Di samping itu terdapat pula fauna-fauna yang tergolong peralihan, yang berada di estuaria untuk sementara waktu saja. Beberapa jenis udang Penaeus, misalnya, menghabiskan masa juvenilnya di sekitar estuaria, untuk kemudian pergi ke laut ketika dewasa. Jenis-jenis sidat (Anguilla) dan ikan salem (Salmo, Onchorhynchus) tinggal sementara waktu di estuaria dalam perjalanannya dari hulu sungai ke laut, atau sebaliknya, untuk memijah. Dan
banyak jenis hewan lain, dari golongan ikan, reptil, burung dan
lain-lain, yang datang ke estuaria untuk mencari makanan (Nybakken,
1988).
Akan
tetapi sesungguhnya, dari segi jumlah spesies, fauna khas estuaria
adalah sangat sedikit apabila dibandingkan dengan keragaman fauna pada
ekosistem-ekosistem lain yang berdekatan. Umpamanya dengan fauna khas sungai, hutan bakau atau padang lamun, yang mungkin berdampingan letaknya dengan estuaria. Para
ahli menduga bahwa fluktuasi kondisi lingkungan, terutama salinitas,
dan sedikitnya keragaman topografi yang hanya menyediakan sedikit relung
(niche), yang bertanggung jawab terhadap terbatasnya fauna khas setempat.

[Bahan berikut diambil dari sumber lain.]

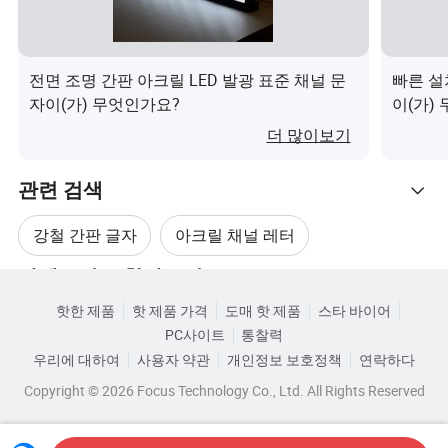
전압
DC 12V, AC100-240V
프론트 조명/프론트 조명 및 백라이트/
전면 조명 간판 아크릴 LED 발광 표준 채널 문
빠른 설
LED 방출
에지 조명
자이(가) 무엇인가요?
이(가)
더 많이보기
흰색, 빨간색, 녹색, 파란색, 노란색, 파란
LED 색상
색 등
관련 검색
LED 스팬 라이
5000시간 이상
강철 간판 글자
아크릴 채널 레터
프
카테고리로 찾아보기
변압기
입력: 12V DC 출력: 110V-240V
아크릴 LED 채널 문자
아크릴 채널 레터 간판
핫한 제품
핫 제품 가격
도매 핫 제품
스타 바이어
작업 중인 테
40ºC~50ºC 사이
PC사이트
통찰력
금속 채널 문자 간판
아크릴 LED 채널 문자 간판
마
우리에 대하여
사용자 약관
개인정보 보호정책
연락하다
스탠드오프 마운팅/매립형 마운팅/레이
Copyright © 2026 Focus Technology Co., Ltd. All Rights Reserved
설치 방법
스웨이 마운팅/맞춤형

PERANAN EKOSISTEM ESTUARIA
Produktifitas
estuaria, pada kenyataannya bertumpu atas bahan-bahan organik yang
terbawa masuk estuaria melalui aliran sungai atau arus pasang surut air
laut. Produktifitas primernya
sendiri, karena sifat-sifat dinamika estuaria sebagaimana telah
diterangkan di atas dan karena kekeruhan airnya yang berlumpur, hanya
dihasilkan secara terbatas oleh sedikit jenis alga, rumput laut, diatom
bentik dan fitoplankton.
Meski
demikian, bahan-bahan organik dalam rupa detritus yang terendapkan di
estuaria membentuk substrat yang penting bagi tumbuhnya alga dan
bakteri, yang kemudian menjadi sumber makanan bagi tingkat-tingkat
trofik di atasnya. Banyaknya
bahan-bahan organik ini dibandingkan oleh Odum dan de la Cruz (1967,
dalam Nybakken 1988) yang mendapatkan bahwa air drainase estuaria
mengandung sampai 110 mg berat kering bahan organik per liter, sementara
perairan laut terbuka hanya mengandung bahan yang sama 1-3 mg per
liter.
Oleh
sebab itu, organisme terbanyak di estuaria adalah para pemakan
detritus, yang sesungguhnya bukan menguraikan bahan organik menjadi
unsur hara, melainkan kebanyakan mencerna bakteri dan jasad renik lain
yang tercampur bersama detritus itu. Pada
gilirannya, para pemakan detritus berupa cacing, siput dan aneka kerang
akan dimakan oleh udang dan ikan, yang selanjutnya akan menjadi mangsa
tingkat trofik di atasnya seperti ikan-ikan pemangsa dan burung.
Melihat
banyaknya jenis hewan yang sifatnya hidup sementara di estuaria, bisa
disimpulkan bahwa rantai makanan dan rantai energi di estuaria cenderung
bersifat terbuka. Dengan
pangkal pemasukan dari serpih-serpih bahan organik yang terutama berasal
dari daratan (sungai, rawa asin, hutan bakau), dan banyak yang berakhir
pada ikan-ikan atau burung yang kemudian membawa pergi energi keluar
dari sistem.
SUMBER:
http://komunitaspenyuluhperikanan.blogspot.com
http://student.ut.ac.id/
Nybakken, J.W. (1988). Biologi Laut: suatu pendekatan ekologis. Alih bahasa H. Muh. Eidman dkk. Penerbit Gramedia. Jakarta.